La Follette School Director and Professor Susan Webb Yackee received the 2021 American Political Science Association (APSA) Herbert Kaufman Award for her co-authored paper titled “Inequality in Administrative Democracy: Large-Sample Evidence from American Financial Regulation.” The award was given for best paper presented at the 2021 ASPSA Annual Conference.
The authors provide a large-scale assessment of wealth inequality in agency rulemaking, identifying lobbying activities of over 6,000 organizations. The paper finds that wealthier organizations are more likely to participate in the rulemaking process and are more successful in changing federal agency rules, illustrating how an agency’s wealth translates into political power.
“We know that wealth inequality has grown in the United States,” says Yackee. “This paper is important because it begins to spell out the effects of this inequality for the public policymaking process. Moreover, it studies these relationships in a terrifically significant and complex public policy space: financial regulation.”
The paper was co-authored by Daniel Carpenter, Angelo Dagone, Devin Judge-Lord, Christopher T. Kenny, and Jacob Waggoner from Harvard University; Brian Libgober from the University of California-San Diego; and Steven Rashin from the University of Texas at Austin. Judge-Lord is a former Ph.D. student of Yackee’s. He received a Ph.D. in political science from UW–Madison and is currently completing a postdoctoral fellowship at Harvard University.
Yackee has been Director of the La Follette School of Public Affairs since June 2018, and previously served as Director from 2013-2016. She is also a Collins-Bascom Professor of Public Affairs at UW–Madison. Yackee’s research and teaching interests include the U.S. public policymaking process, public management, regulation, administrative law, and interest group politics.

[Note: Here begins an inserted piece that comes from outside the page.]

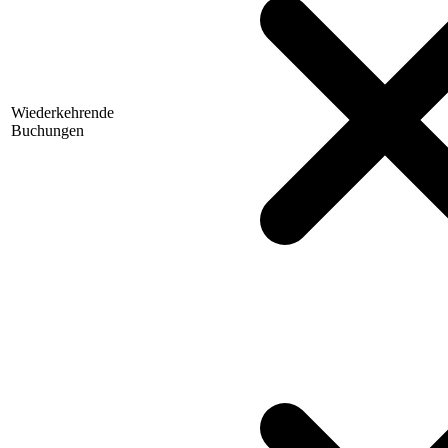
Wiederkehrende
Buchungen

Yackee received the 2019 Herbert A. Simon Career Contribution Award from the Midwest Public Administration Caucus. It is the highest award in the field of political science for the study of bureaucracy and public administration. She also received the Kellett Mid-Career Award for her research from UW–Madison in 2019. Yackee’s article “Clerks or Kings? Partisan Alignment and Delegation to the U.S. Bureaucracy” (with Christine Palus) won the 2017 Beryl Radin Award for the best article published in the Journal of Public Administration Research and Theory in the previous year.